Am nächsten Morgen verschärft sich dieses Gefühl! Mit Stirnlampen und allem Warmen was wir Anzuziehen haben klettern wir mehr oder weniger auf allen vieren den krass steilen Pfad hinauf zum Mirador der Torres. Es ist um 5 Uhr morgens noch so finster, dass man nur die Punkte der Stirnlampen der anderen Wanderer sehen kann. Je höher wir kommen, umso krasser wird der Wind und oben angekommen schneit und graupeltt es. Wir ziehen alles an was wir haben und kriechen in Schlafsack und Mülltüten und warten auf den Sonnenaufgang - den wir nicht mehr erleben.
Es schneit immer mehr und nach einer halben Stunde sind es keine drei Torres mehr sondern nur noch zwei, dann einer und dann keiner mehr. Und dann hatten auch wir keine Lust mehr. Statt dem erwarteten idyllischen rot-rosa-leuchtenden Sonnenaufgang haben wir an diesem Morgen wohl mehr ein gewaltiges und abenteuerliches Spektakel erlebt :)

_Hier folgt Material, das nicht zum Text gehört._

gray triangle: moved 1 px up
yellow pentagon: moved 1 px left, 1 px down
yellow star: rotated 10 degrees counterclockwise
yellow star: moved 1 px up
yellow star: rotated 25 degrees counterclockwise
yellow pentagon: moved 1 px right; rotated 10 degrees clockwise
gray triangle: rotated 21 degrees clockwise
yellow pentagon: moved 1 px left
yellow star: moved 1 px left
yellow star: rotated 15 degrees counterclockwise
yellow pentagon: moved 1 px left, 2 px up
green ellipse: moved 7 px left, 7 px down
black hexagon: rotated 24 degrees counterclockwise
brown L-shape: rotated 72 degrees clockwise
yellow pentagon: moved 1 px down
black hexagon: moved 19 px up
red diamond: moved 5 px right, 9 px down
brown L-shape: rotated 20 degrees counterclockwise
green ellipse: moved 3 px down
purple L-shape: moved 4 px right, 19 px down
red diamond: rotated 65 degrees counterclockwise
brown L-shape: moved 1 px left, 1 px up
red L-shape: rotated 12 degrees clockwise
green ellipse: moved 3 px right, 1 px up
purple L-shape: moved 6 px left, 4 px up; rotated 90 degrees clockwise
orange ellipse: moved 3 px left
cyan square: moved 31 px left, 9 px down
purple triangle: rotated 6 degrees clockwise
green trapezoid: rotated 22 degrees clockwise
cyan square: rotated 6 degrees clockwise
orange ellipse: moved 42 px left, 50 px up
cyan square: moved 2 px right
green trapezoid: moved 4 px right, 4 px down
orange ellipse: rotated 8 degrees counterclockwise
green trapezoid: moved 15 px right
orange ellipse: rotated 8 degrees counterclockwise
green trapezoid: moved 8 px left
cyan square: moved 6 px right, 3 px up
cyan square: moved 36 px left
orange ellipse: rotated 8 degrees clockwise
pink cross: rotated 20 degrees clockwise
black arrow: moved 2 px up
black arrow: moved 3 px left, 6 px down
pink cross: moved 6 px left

Absolut berauscht sind wir dann aus dem Park gelaufen und können nur allen Wander- und Naturfreunden diese W-Wanderung im Torres del Paine Park empfehlen!!!



Nach der Entfernung und Erneuerung Gwennys Tapes und Pflaster, einer himmlischen Dusche und frischen Klamotten, gabs ein himmlisches gegrilltes patagonisches Lamm und eine schöne Flasche Rotwein - Zivilisation hat auch etwas schönes!